Tuesday, March 07, 2006

Blogging the Bike: Or, Why My Ass is Sore

I can now officially say I have ridden a bike further than I have run. I rode 35 miles yesterday and man on man does my ass hurt. And I am sunburned. But I had a blast! I was scared shitless the WHOLE FUCKING time but I had blast.

Let me first give props to the cyclists. They are by far the nicest and most social people EVER. Maybe it is the numbness in their genitals, the pain in their asses or the freedom they feel on a bike wearing all that spandex in public-- I don't know but every single person I met was up beat, helpful and considerate. Just, genuinely nice. And, generally speaking, I get apprehensive when I am in a crowd stocked full of that sort of kindness and support. I am immediately suspicious about the agenda but other than to promote cycling there was no agenda. And I am thinking, ass pain aside, that this is one cult I could join. (--unlike the Cult of Cosmetics, which I attended Monday night. That is a whole other blog entry though. I am still trying to process that one.)

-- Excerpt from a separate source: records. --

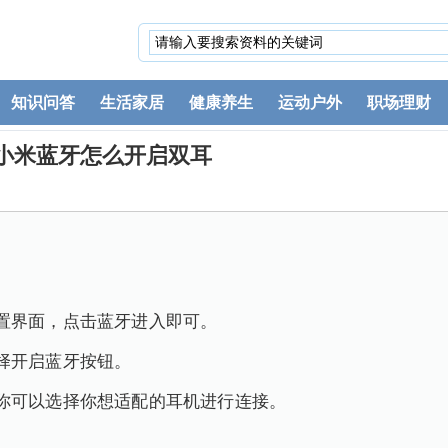
知识问答
生活家居
健康养生
运动户外
职场理财
小米蓝牙怎么开启双耳
置界面，点击蓝牙进入即可。
择开启蓝牙按钮。
你可以选择你想适配的耳机进行连接。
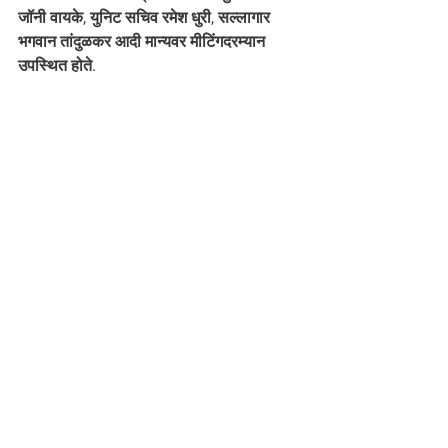
जॉनी वायके, युनिट सचिव रमेश धुरी, सल्लागार 
भगवान तांदुळकर आदी मान्यवर मीटिंगदरम्यान 
उपस्थित होते.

As I mentioned before this Ride to the Capitol was Lala's idea. She even bought us matching outfits: black padded biking shorts, grey t-shirts and flashy pink satin jackets--Barbies on a Bike or Team Slut--whichever.

Before I get too far into my story I want to delve a bit into my background with bikes.Learning to ride a bike was scary for me. I am sure there was a training wheel stage but I don't remember it. I only remember my Dad shoving the back of that bannana seat and me weaving around a parking lot and crashing into parked cars. I was always falling off my bike either from not paying attention or from going too fast and losing control. The mantra of my childhood friend Catherine was: "Are you okay? You want me to take your bike home for you and get your Mom?" The P.E. coach, Mr. Wood, would feel sorry for me the next day when I would show-up at school with band-aids all over my face and let me be first at everything. Sadly, even as I got older my cycling coordination did not improve. The summer I worked in Yellowstone I crashed in the middle of the Old Faithful village. It must have looked funny because everyone around me was laughing until I stood up and they saw the blood on my face and shoulders. It got pretty quiet then.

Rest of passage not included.